Records for processing section start

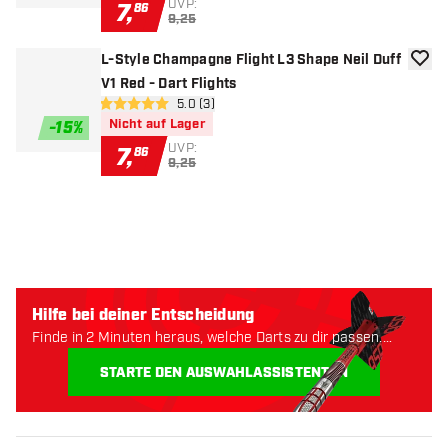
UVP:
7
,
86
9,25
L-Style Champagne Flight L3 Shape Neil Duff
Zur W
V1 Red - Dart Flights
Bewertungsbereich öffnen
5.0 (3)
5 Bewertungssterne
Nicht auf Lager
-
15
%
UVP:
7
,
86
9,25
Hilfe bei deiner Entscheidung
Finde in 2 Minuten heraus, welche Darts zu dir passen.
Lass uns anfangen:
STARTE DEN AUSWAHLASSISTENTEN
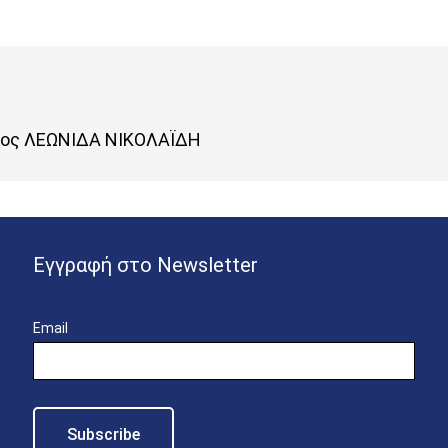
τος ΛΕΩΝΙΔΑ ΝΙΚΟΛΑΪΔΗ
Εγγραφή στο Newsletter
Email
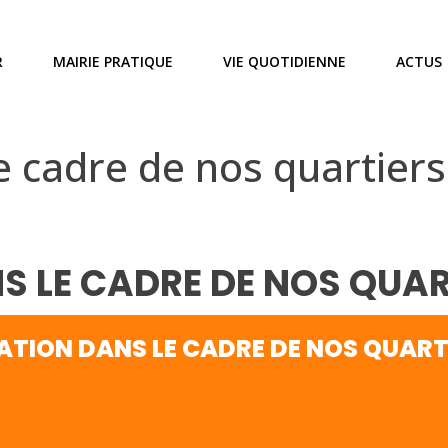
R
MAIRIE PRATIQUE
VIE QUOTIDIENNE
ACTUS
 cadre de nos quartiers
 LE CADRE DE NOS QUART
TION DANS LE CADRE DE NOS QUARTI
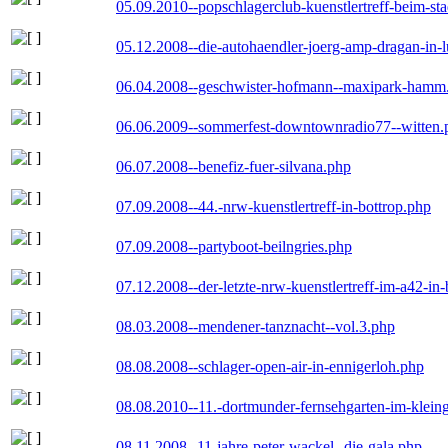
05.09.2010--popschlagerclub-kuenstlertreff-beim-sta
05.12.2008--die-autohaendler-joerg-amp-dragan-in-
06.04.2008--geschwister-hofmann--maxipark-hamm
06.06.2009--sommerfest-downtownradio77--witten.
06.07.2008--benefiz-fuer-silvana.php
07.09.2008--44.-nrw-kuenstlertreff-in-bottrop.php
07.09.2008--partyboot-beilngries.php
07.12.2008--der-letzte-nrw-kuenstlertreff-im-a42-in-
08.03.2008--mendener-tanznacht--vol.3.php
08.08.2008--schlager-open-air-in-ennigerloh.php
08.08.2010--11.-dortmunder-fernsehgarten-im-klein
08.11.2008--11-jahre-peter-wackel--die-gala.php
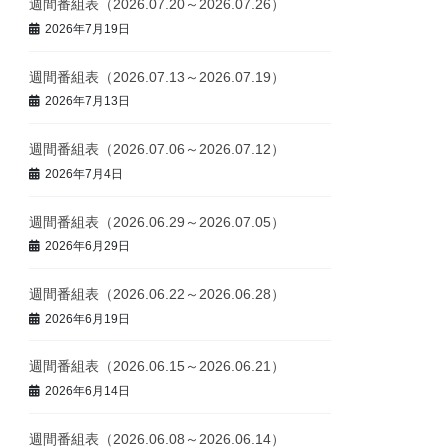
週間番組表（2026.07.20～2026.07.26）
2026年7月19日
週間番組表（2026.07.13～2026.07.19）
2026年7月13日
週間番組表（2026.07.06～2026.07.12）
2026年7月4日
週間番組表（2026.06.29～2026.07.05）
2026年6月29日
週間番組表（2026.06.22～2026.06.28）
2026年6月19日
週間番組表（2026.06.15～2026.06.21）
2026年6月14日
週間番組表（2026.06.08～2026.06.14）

Records for processing section end
Records for processing section start

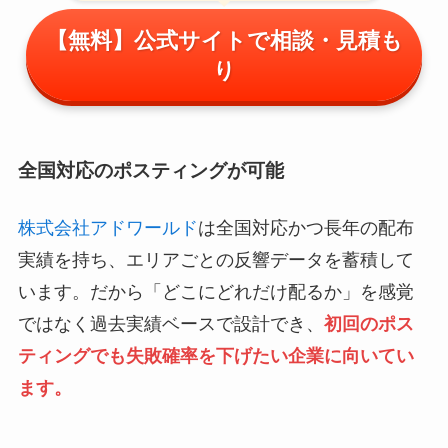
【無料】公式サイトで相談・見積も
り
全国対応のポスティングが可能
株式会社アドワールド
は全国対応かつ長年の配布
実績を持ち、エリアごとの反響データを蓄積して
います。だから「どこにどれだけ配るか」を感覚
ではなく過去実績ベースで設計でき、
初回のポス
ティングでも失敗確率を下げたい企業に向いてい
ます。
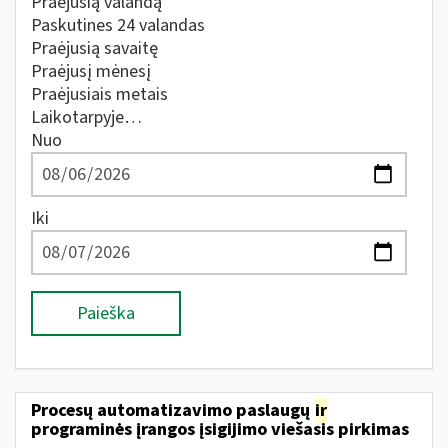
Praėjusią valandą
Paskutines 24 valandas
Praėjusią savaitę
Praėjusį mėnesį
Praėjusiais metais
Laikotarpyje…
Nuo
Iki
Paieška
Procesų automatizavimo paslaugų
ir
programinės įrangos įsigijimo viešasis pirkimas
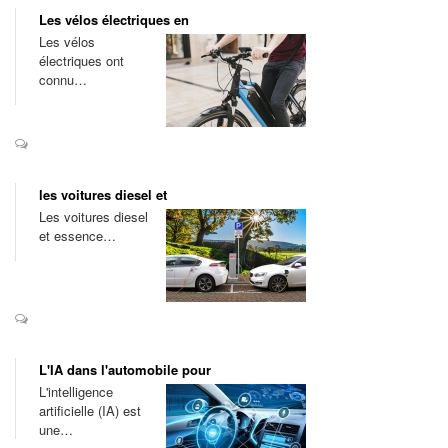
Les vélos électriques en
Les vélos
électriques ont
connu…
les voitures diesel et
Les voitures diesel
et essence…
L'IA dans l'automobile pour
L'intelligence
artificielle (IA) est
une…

Records for processing section end

> _Problem description_: Filter on the word "Praėjusią": copy each matching line from the entries above.

> _Response to this task_:
Praėjusią valandą
Praėjusią savaitę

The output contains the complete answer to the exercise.